De Lange T, Kooter J M, Michels P A, Borst P
Nucleic Acids Res. 1983 Dec 10;11(23):8149-65. doi: 10.1093/nar/11.23.8149.
Activation of the gene coding for variant surface glycoprotein (VSG) 118 in Trypanosoma brucei proceeds via a duplicative transposition to a telomeric expression site. The resulting active expression-linked extra copy (ELC) is usually flanked by DNA that lacks sites for most restriction enzymes and that is thought to interfere with the cloning of the ELC as recombinant DNA in Escherichia coli. We have circumvented this problem by cloning an aberrant 118 ELC gene, flanked at the 3'-side by at least 1 kb DNA, that contains restriction enzyme sites. Our analysis shows that this DNA and the 3'-end of the 118 ELC gene are derived from another VSG gene (1.1006) that is permanently located at a telomeric position. We propose that the 3'-end of the 1.1006 gene and (all of) its 3' flanking sequence moved to the expression site by a telomere conversion. Such a telomere conversion can also account for the appearance of an extra copy of the 1.1006 gene detected in a sub-population of our trypanosome strain.

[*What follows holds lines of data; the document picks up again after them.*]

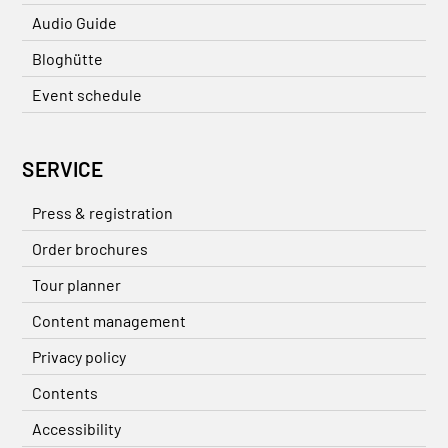
Audio Guide
Bloghütte
Event schedule
SERVICE
Press & registration
Order brochures
Tour planner
Content management
Privacy policy
Contents
Accessibility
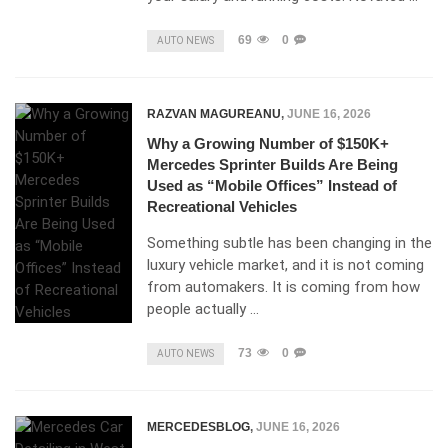
69
0
AUTO NEWS
RAZVAN MAGUREANU
,
JUNE 16, 2026
Why a Growing Number of $150K+
Mercedes Sprinter Builds Are Being
Used as “Mobile Offices” Instead of
Recreational Vehicles
Something subtle has been changing in the
luxury vehicle market, and it is not coming
from automakers. It is coming from how
people actually …
73
0
AUTO NEWS
MERCEDESBLOG
,
JUNE 16, 2026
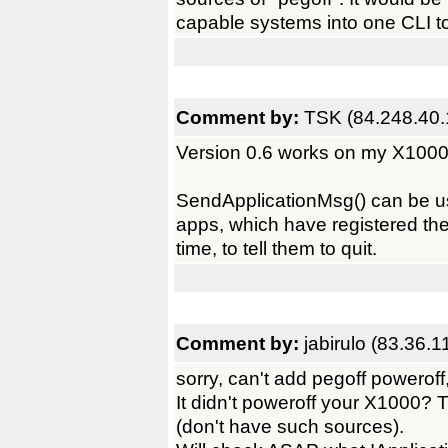
capable systems into one CLI to
Comment by:
TSK (84.248.40.
Version 0.6 works on my X1000
SendApplicationMsg() can be us
apps, which have registered them
time, to tell them to quit.
Comment by:
jabirulo (83.36.1
sorry, can't add pegoff poweroff
It didn't poweroff your X1000? 
(don't have such sources).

布氏锥虫中编码变异表面糖蛋白(VSG)118的基因激活是通过重复转座至端粒表达位点来进行的。由此产生的与表达相关的活性额外拷贝(ELC)通常两侧是缺乏大多数限制酶切割位点的DNA,人们认为这种DNA会干扰ELC作为重组DNA在大肠杆菌中的克隆。我们通过克隆一个异常的118 ELC基因解决了这个问题,该基因在3'端侧翼至少有1 kb的DNA,其中包含限制酶切割位点。我们的分析表明,这段DNA和118 ELC基因的3'端源自另一个永久位于端粒位置的VSG基因(1.1006)。我们提出,1.1006基因的3'端及其(全部)3'侧翼序列通过端粒转换转移到了表达位点。这样的端粒转换也可以解释在我们的锥虫菌株亚群中检测到的1.1006基因额外拷贝的出现。